0
0
Apache Airflowdevops~5 mins

PythonOperator for custom logic in Apache Airflow - Commands & Configuration

Choose your learning style9 modes available
Introduction
Sometimes you need to run your own Python code as part of a workflow. PythonOperator lets you run custom Python functions inside Airflow tasks to automate any logic you want.
When you want to run a Python function that processes data as part of your workflow.
When you need to call an API or perform calculations inside a task.
When you want to reuse existing Python code in your Airflow pipeline.
When you want to run simple scripts without creating separate executables.
When you want to chain multiple Python tasks with dependencies.
Config File - example_dag.py
example_dag.py
from airflow import DAG
from airflow.operators.python import PythonOperator
from datetime import datetime

def greet():
    print('Hello from PythonOperator!')

def add_numbers(a, b):
    print(f'Sum is {a + b}')

def my_dag():
    with DAG(dag_id='custom_python_operator_dag', start_date=datetime(2024, 1, 1), schedule_interval='@daily', catchup=False) as dag:
        task1 = PythonOperator(
            task_id='greet_task',
            python_callable=greet
        )
        task2 = PythonOperator(
            task_id='add_task',
            python_callable=add_numbers,
            op_kwargs={'a': 5, 'b': 7}
        )
        task1 >> task2
    return dag

dag = my_dag()

This file defines an Airflow DAG named custom_python_operator_dag that runs daily starting from January 1, 2024.

It has two tasks using PythonOperator:

  • greet_task: runs the greet function which prints a greeting.
  • add_task: runs add_numbers with arguments 5 and 7, printing their sum.

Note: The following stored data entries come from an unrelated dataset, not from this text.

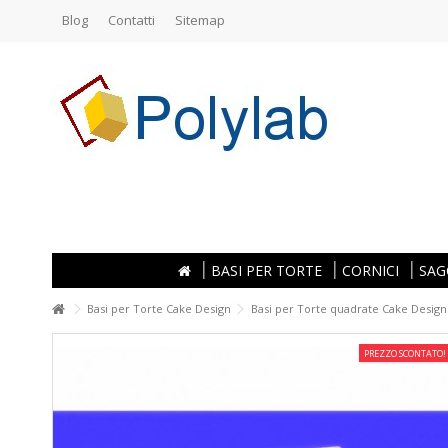
Blog
Contatti
Sitemap
BASI PER TORTE
CORNICI
SAG
Basi per Torte Cake Design
Basi per Torte quadrate Cake Design
PREZZO SCONTATO!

The tasks run in order: greet_task first, then add_task.

Commands
List all available DAGs to verify that your DAG file is recognized by Airflow.
Terminal
airflow dags list
Expected OutputExpected
custom_python_operator_dag example_other_dag
Manually trigger the DAG to run your PythonOperator tasks immediately.
Terminal
airflow dags trigger custom_python_operator_dag
Expected OutputExpected
Created <DagRun custom_python_operator_dag @ 2024-06-01T12:00:00+00:00: manual__2024-06-01T12:00:00+00:00, externally triggered: True>
List all tasks in the DAG to see the task IDs you can monitor or run individually.
Terminal
airflow tasks list custom_python_operator_dag
Expected OutputExpected
greet_task add_task
Run the greet_task for the given date to test the Python function without running the whole DAG.
Terminal
airflow tasks test custom_python_operator_dag greet_task 2024-06-01
Expected OutputExpected
[2024-06-01 12:00:00,000] {taskinstance.py:1234} INFO - Hello from PythonOperator! [2024-06-01 12:00:00,001] {taskinstance.py:1235} INFO - Task greet_task succeeded
Key Concept

If you remember nothing else from this pattern, remember: PythonOperator lets you run any Python function as a task inside Airflow workflows.

Common Mistakes
Passing the function call instead of the function itself to python_callable (e.g., python_callable=greet()).
This runs the function immediately when the DAG is parsed, not when the task runs, causing errors or unexpected behavior.
Pass the function name without parentheses: python_callable=greet.
Not setting op_kwargs or op_args when the Python function requires parameters.
The task will fail because the function expects arguments but none are provided.
Use op_kwargs={'param': value} or op_args=[value] to pass arguments to the function.
Not setting catchup=False in the DAG when testing manually.
Airflow tries to run all past scheduled runs, which can be confusing during development.
Set catchup=False in the DAG definition to avoid running old schedules.
Summary
Define Python functions with the logic you want to run as tasks.
Use PythonOperator in your DAG to run these functions as tasks.
Trigger and test tasks using Airflow CLI commands to verify behavior.